*Exercise details*: This exercise calls for the data below to be retyped exactly, minus any images.

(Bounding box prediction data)
--
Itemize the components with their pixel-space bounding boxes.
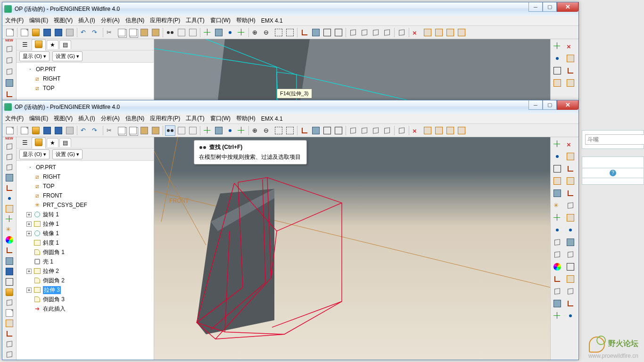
datum-tool[interactable] — [564, 200, 577, 211]
save-button[interactable] — [42, 27, 52, 38]
axes-button[interactable] — [236, 27, 247, 38]
datum-tool[interactable] — [551, 77, 563, 89]
tree-layout-icon[interactable]: ☰ — [19, 138, 31, 148]
datum-tool[interactable] — [551, 261, 563, 272]
tree-settings-dropdown[interactable]: 设置 (G) ▾ — [52, 51, 83, 61]
datum-tool[interactable] — [564, 77, 577, 89]
feature-tool[interactable] — [4, 350, 15, 359]
binoc-button[interactable] — [165, 125, 175, 136]
cube-button[interactable] — [371, 27, 381, 38]
feature-tool[interactable] — [4, 214, 15, 224]
newfile-button[interactable] — [5, 27, 15, 38]
feature-tool[interactable] — [4, 298, 15, 307]
feature-tool[interactable] — [4, 183, 15, 193]
wire-button[interactable] — [322, 125, 332, 136]
print-button[interactable] — [65, 125, 75, 136]
paste-button[interactable] — [150, 27, 161, 38]
datum-tool[interactable] — [551, 41, 563, 52]
menu-item[interactable]: 窗口(W) — [210, 16, 231, 25]
shade-button[interactable] — [311, 125, 321, 136]
plane-button[interactable] — [422, 125, 433, 136]
menu-item[interactable]: EMX 4.1 — [261, 115, 283, 122]
datum-tool[interactable] — [564, 163, 577, 174]
datum-tool[interactable] — [564, 249, 577, 260]
close-button[interactable] — [411, 125, 421, 136]
datum-tool[interactable] — [564, 41, 577, 52]
tree-item[interactable]: +镜像 1 — [17, 229, 154, 238]
cube-button[interactable] — [382, 27, 392, 38]
datum-tool[interactable] — [564, 139, 577, 150]
menu-item[interactable]: 编辑(E) — [29, 16, 48, 25]
shade-button[interactable] — [311, 27, 321, 38]
feature-tool[interactable] — [4, 329, 15, 338]
tree-item[interactable]: ➜在此插入 — [17, 304, 154, 313]
cube-button[interactable] — [348, 27, 358, 38]
tree-item[interactable]: 壳 1 — [17, 257, 154, 266]
plane-button[interactable] — [434, 27, 444, 38]
plane-button[interactable] — [434, 125, 444, 136]
plane-button[interactable] — [445, 27, 455, 38]
menu-item[interactable]: 分析(A) — [101, 115, 120, 123]
expand-toggle[interactable]: + — [26, 212, 32, 217]
zoom-in-button[interactable] — [251, 27, 261, 38]
maximize-button[interactable]: ▢ — [543, 100, 557, 110]
feature-tool[interactable] — [4, 308, 15, 318]
menu-item[interactable]: 帮助(H) — [236, 115, 256, 123]
shade-button[interactable] — [214, 125, 224, 136]
open-button[interactable] — [31, 125, 41, 136]
tree-item[interactable]: ✳PRT_CSYS_DEF — [17, 200, 154, 210]
datum-tool[interactable] — [551, 212, 563, 223]
menu-item[interactable]: 文件(F) — [5, 16, 24, 25]
plane-button[interactable] — [456, 125, 467, 136]
tree-tab-layers[interactable]: ▤ — [59, 40, 71, 49]
feature-tool[interactable] — [4, 194, 15, 203]
menu-item[interactable]: 帮助(H) — [236, 16, 256, 25]
datum-tool[interactable] — [564, 65, 577, 76]
zoom-out-button[interactable] — [262, 125, 272, 136]
redo-button[interactable] — [91, 27, 101, 38]
menu-item[interactable]: 插入(I) — [78, 16, 95, 25]
datum-tool[interactable] — [551, 273, 563, 285]
tree-item[interactable]: OP.PRT — [17, 65, 154, 74]
selbox-button[interactable] — [176, 125, 187, 136]
expand-toggle[interactable]: + — [26, 222, 32, 227]
datum-tool[interactable] — [564, 224, 577, 236]
tree-tab-layers[interactable]: ▤ — [59, 138, 71, 147]
tree-item[interactable]: ⧄RIGHT — [17, 172, 154, 181]
menu-item[interactable]: EMX 4.1 — [261, 17, 283, 24]
feature-tool[interactable] — [4, 173, 15, 182]
tree-item[interactable]: ⧄FRONT — [17, 191, 154, 200]
binoc-button[interactable] — [165, 27, 175, 38]
help-icon[interactable] — [610, 170, 616, 176]
dot-button[interactable] — [225, 27, 235, 38]
feature-tool[interactable] — [4, 256, 15, 266]
menu-item[interactable]: 信息(N) — [125, 16, 145, 25]
tree-item[interactable]: ⧄TOP — [17, 83, 154, 93]
datum-tool[interactable] — [564, 151, 577, 162]
cube-button[interactable] — [396, 27, 407, 38]
datum-tool[interactable] — [564, 175, 577, 187]
datum-tool[interactable] — [564, 53, 577, 64]
tree-item[interactable]: OP.PRT — [17, 163, 154, 172]
zoom-fit-button[interactable] — [273, 125, 284, 136]
titlebar[interactable]: OP (活动的) - Pro/ENGINEER Wildfire 4.0 ─ ▢… — [2, 2, 578, 16]
graphics-viewport[interactable]: F14(拉伸_3) — [154, 39, 550, 100]
tree-item[interactable]: +拉伸 2 — [17, 266, 154, 276]
datum-tool[interactable] — [551, 310, 563, 321]
cube-button[interactable] — [371, 125, 381, 136]
feature-tool[interactable] — [4, 288, 15, 297]
tree-tab-folders[interactable] — [32, 39, 46, 50]
minimize-button[interactable]: ─ — [528, 2, 543, 12]
wire-button[interactable] — [322, 27, 332, 38]
model-tree[interactable]: OP.PRT⧄RIGHT⧄TOP — [17, 63, 154, 100]
datum-tool[interactable] — [564, 212, 577, 223]
newfile-button[interactable] — [5, 125, 15, 136]
minimize-button[interactable]: ─ — [528, 100, 543, 110]
newfile-button[interactable] — [19, 125, 30, 136]
datum-tool[interactable] — [564, 261, 577, 272]
copy-button[interactable] — [128, 27, 138, 38]
paste-button[interactable] — [139, 27, 149, 38]
datum-tool[interactable] — [551, 188, 563, 199]
datum-tool[interactable] — [551, 200, 563, 211]
datum-tool[interactable] — [564, 310, 577, 321]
--
*Expected output*:
Itemize the components with their pixel-space bounding boxes.
datum-tool[interactable] — [564, 200, 577, 211]
save-button[interactable] — [42, 27, 52, 38]
axes-button[interactable] — [236, 27, 247, 38]
datum-tool[interactable] — [551, 77, 563, 89]
tree-layout-icon[interactable]: ☰ — [19, 138, 31, 148]
datum-tool[interactable] — [551, 261, 563, 272]
tree-settings-dropdown[interactable]: 设置 (G) ▾ — [52, 51, 83, 61]
datum-tool[interactable] — [564, 77, 577, 89]
feature-tool[interactable] — [4, 350, 15, 359]
binoc-button[interactable] — [165, 125, 175, 136]
cube-button[interactable] — [371, 27, 381, 38]
feature-tool[interactable] — [4, 214, 15, 224]
newfile-button[interactable] — [5, 27, 15, 38]
feature-tool[interactable] — [4, 298, 15, 307]
feature-tool[interactable] — [4, 183, 15, 193]
wire-button[interactable] — [322, 125, 332, 136]
print-button[interactable] — [65, 125, 75, 136]
paste-button[interactable] — [150, 27, 161, 38]
datum-tool[interactable] — [551, 41, 563, 52]
menu-item[interactable]: 窗口(W) — [210, 16, 231, 25]
shade-button[interactable] — [311, 125, 321, 136]
plane-button[interactable] — [422, 125, 433, 136]
menu-item[interactable]: EMX 4.1 — [261, 115, 283, 122]
datum-tool[interactable] — [564, 163, 577, 174]
datum-tool[interactable] — [564, 249, 577, 260]
close-button[interactable] — [411, 125, 421, 136]
datum-tool[interactable] — [564, 41, 577, 52]
tree-item[interactable]: +镜像 1 — [17, 229, 154, 238]
cube-button[interactable] — [382, 27, 392, 38]
datum-tool[interactable] — [564, 139, 577, 150]
menu-item[interactable]: 编辑(E) — [29, 16, 48, 25]
shade-button[interactable] — [311, 27, 321, 38]
feature-tool[interactable] — [4, 329, 15, 338]
tree-item[interactable]: ➜在此插入 — [17, 304, 154, 313]
cube-button[interactable] — [348, 27, 358, 38]
tree-item[interactable]: 壳 1 — [17, 257, 154, 266]
plane-button[interactable] — [434, 27, 444, 38]
plane-button[interactable] — [434, 125, 444, 136]
plane-button[interactable] — [445, 27, 455, 38]
menu-item[interactable]: 分析(A) — [101, 115, 120, 123]
expand-toggle[interactable]: + — [26, 212, 32, 217]
zoom-in-button[interactable] — [251, 27, 261, 38]
maximize-button[interactable]: ▢ — [543, 100, 557, 110]
feature-tool[interactable] — [4, 308, 15, 318]
menu-item[interactable]: 帮助(H) — [236, 115, 256, 123]
shade-button[interactable] — [214, 125, 224, 136]
open-button[interactable] — [31, 125, 41, 136]
tree-item[interactable]: ✳PRT_CSYS_DEF — [17, 200, 154, 210]
datum-tool[interactable] — [551, 212, 563, 223]
menu-item[interactable]: 文件(F) — [5, 16, 24, 25]
plane-button[interactable] — [456, 125, 467, 136]
tree-tab-layers[interactable]: ▤ — [59, 40, 71, 49]
feature-tool[interactable] — [4, 194, 15, 203]
menu-item[interactable]: 帮助(H) — [236, 16, 256, 25]
datum-tool[interactable] — [564, 65, 577, 76]
zoom-out-button[interactable] — [262, 125, 272, 136]
redo-button[interactable] — [91, 27, 101, 38]
menu-item[interactable]: 插入(I) — [78, 16, 95, 25]
datum-tool[interactable] — [551, 273, 563, 285]
tree-item[interactable]: OP.PRT — [17, 65, 154, 74]
selbox-button[interactable] — [176, 125, 187, 136]
expand-toggle[interactable]: + — [26, 222, 32, 227]
datum-tool[interactable] — [564, 224, 577, 236]
tree-tab-layers[interactable]: ▤ — [59, 138, 71, 147]
tree-item[interactable]: ⧄RIGHT — [17, 172, 154, 181]
menu-item[interactable]: EMX 4.1 — [261, 17, 283, 24]
feature-tool[interactable] — [4, 173, 15, 182]
tree-item[interactable]: ⧄FRONT — [17, 191, 154, 200]
binoc-button[interactable] — [165, 27, 175, 38]
help-icon[interactable] — [610, 170, 616, 176]
dot-button[interactable] — [225, 27, 235, 38]
feature-tool[interactable] — [4, 256, 15, 266]
menu-item[interactable]: 信息(N) — [125, 16, 145, 25]
tree-item[interactable]: ⧄TOP — [17, 83, 154, 93]
datum-tool[interactable] — [564, 151, 577, 162]
cube-button[interactable] — [396, 27, 407, 38]
datum-tool[interactable] — [564, 175, 577, 187]
datum-tool[interactable] — [564, 53, 577, 64]
tree-item[interactable]: OP.PRT — [17, 163, 154, 172]
zoom-fit-button[interactable] — [273, 125, 284, 136]
titlebar[interactable]: OP (活动的) - Pro/ENGINEER Wildfire 4.0 ─ ▢… — [2, 2, 578, 16]
graphics-viewport[interactable]: F14(拉伸_3) — [154, 39, 550, 100]
tree-item[interactable]: +拉伸 2 — [17, 266, 154, 276]
datum-tool[interactable] — [551, 310, 563, 321]
cube-button[interactable] — [371, 125, 381, 136]
feature-tool[interactable] — [4, 288, 15, 297]
tree-tab-folders[interactable] — [32, 39, 46, 50]
minimize-button[interactable]: ─ — [528, 2, 543, 12]
wire-button[interactable] — [322, 27, 332, 38]
model-tree[interactable]: OP.PRT⧄RIGHT⧄TOP — [17, 63, 154, 100]
datum-tool[interactable] — [564, 212, 577, 223]
newfile-button[interactable] — [5, 125, 15, 136]
minimize-button[interactable]: ─ — [528, 100, 543, 110]
newfile-button[interactable] — [19, 125, 30, 136]
datum-tool[interactable] — [564, 261, 577, 272]
copy-button[interactable] — [128, 27, 138, 38]
paste-button[interactable] — [139, 27, 149, 38]
datum-tool[interactable] — [551, 188, 563, 199]
datum-tool[interactable] — [551, 200, 563, 211]
datum-tool[interactable] — [564, 310, 577, 321]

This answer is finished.